Evaluation utilizes multiple domain-specific benchmarks, including AudioCaps, ESC50, FSD-Mix, ASFX, and VimSketchGen-Mix, with ASFX providing an out-of-domain measure.
Objective and Subjective Results
PromptSep achieves competitive and superior performance on extraction and removal metrics across all datasets:
- Extraction: On the challenging out-of-domain ASFX set, PromptSep demonstrates top scores in SDRi ($5.65$), F1 Decision Error ($0.60$), CLAPScoreA​ ($0.66$), and FAD ($3.19$), exceeding all baselines except for a marginal deficit in raw CLAPScore.
- Removal: In removal operations, PromptSep consistently outperforms baselines, e.g., F1 ($0.75$), FAD ($3.81$) on ASFX, while negative operator prompting yields higher decision localization and audio quality than mask-based baseline proxies.
- Vocal Imitation: Imitation-based conditioning markedly outperforms pitch and RMS-only approaches, with key metrics such as SDRi ($9.99$ vs. $7.17$), F1 ($0.95$ vs. $0.84$), and lower FAD, indicating that raw imitation signals encode richer discriminative information for separation in complex mixtures.
Subjective evaluation affirms these findings: mean opinion scores for relevance (REL) and overall quality (OVL) demonstrate clear preference for PromptSep over mixture and baseline separated outputs, with REL/OVL approaching ground truth boundaries, especially in removal scenarios.
Implementation and Deployment Considerations
PromptSep’s architecture is conducive to scalable training and real-time inference given the VAE-based latent compression and transformer-based generation step, with moderate GPU requirements for model deployment at 44.1 kHz sample rate and 10-second input mixing horizon.
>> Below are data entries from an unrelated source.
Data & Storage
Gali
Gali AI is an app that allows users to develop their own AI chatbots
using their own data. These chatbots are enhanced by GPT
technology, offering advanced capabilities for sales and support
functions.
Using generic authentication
The system’s multimodal interface is compatible with both text-based and audio-based UX paradigms, supporting integration into content creation, interactive sound design, and audio post-processing environments.
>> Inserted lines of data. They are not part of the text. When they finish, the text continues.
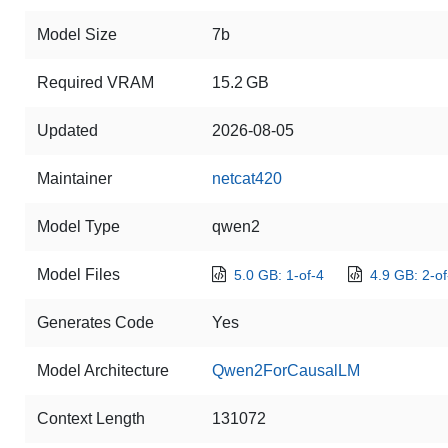
Model Size
7b
Required VRAM
15.2 GB
Updated
2026-08-05
Maintainer
netcat420
Model Type
qwen2
Model Files
5.0 GB: 1-of-4
4.9 GB: 2-of
Generates Code
Yes
Model Architecture
Qwen2ForCausalLM
Context Length
131072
Data simulation strategies and augmentation pipelines are critical for building robust generalization. Future work should explore joint text-imitation conditioning, active learning for operator template synthesis, and increased temporal context windows.
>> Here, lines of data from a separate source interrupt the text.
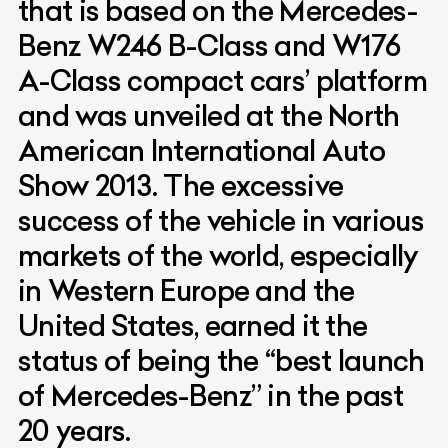
that is based on the Mercedes-
Benz W246 B-Class and W176
A-Class compact cars’ platform
and was unveiled at the North
American International Auto
Show 2013. The excessive
success of the vehicle in various
markets of the world, especially
in Western Europe and the
United States, earned it the
status of being the “best launch
of Mercedes-Benz” in the past
20 years.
Implications and Future Directions
PromptSep signals a transition from masked separation toward unified, generative approaches facilitating flexible user-intent specification and high-fidelity output. The framework's sensitivity to multimodal cues—especially vocal imitation—suggests substantial potential for interactive audio manipulation, content-indexed audio editing, and multimodal retrieval in production settings.
The success of generative removal operators invites further research in zero-shot operation synthesis and cross-modal transfer learning, with possible generalization to video-driven and graph-based sound separation scenarios. Integration with retrieval-augmented generation and multimodal foundation models may expand the expressive capability of controllable audio source separation.
Conclusion
PromptSep establishes a robust paradigm for generative audio source separation, supporting both extraction and removal within a multimodal prompting framework. The demonstrated empirical advantages and architectural flexibility mark a significant advance in the LASS field, especially for user-facing applications. The modular conditioning scheme and extensible operator space provide a promising foundation for future multimodal separative models and broadened audio manipulation capabilities.